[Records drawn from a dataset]
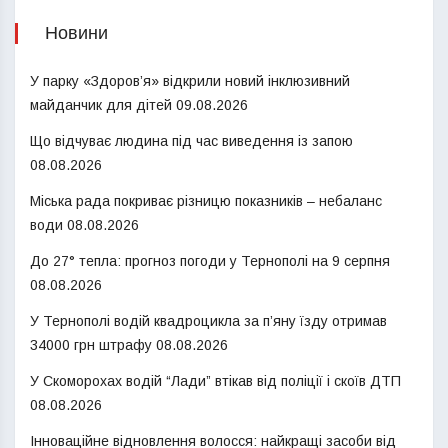
Новини
У парку «Здоров’я» відкрили новий інклюзивний
майданчик для дітей
09.08.2026
Що відчуває людина під час виведення із запою
08.08.2026
Міська рада покриває різницю показників – небаланс
води
08.08.2026
До 27° тепла: прогноз погоди у Тернополі на 9 серпня
08.08.2026
У Тернополі водій квадроцикла за п’яну їзду отримав
34000 грн штрафу
08.08.2026
У Скоморохах водій “Лади” втікав від поліції і скоїв ДТП
08.08.2026
Інноваційне відновлення волосся: найкращі засоби від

> _What you are asked to do_
Search the records for the string "водій" and report each line that has it.

> _Answer space_
У Тернополі водій квадроцикла за п’яну їзду отримав
У Скоморохах водій “Лади” втікав від поліції і скоїв ДТП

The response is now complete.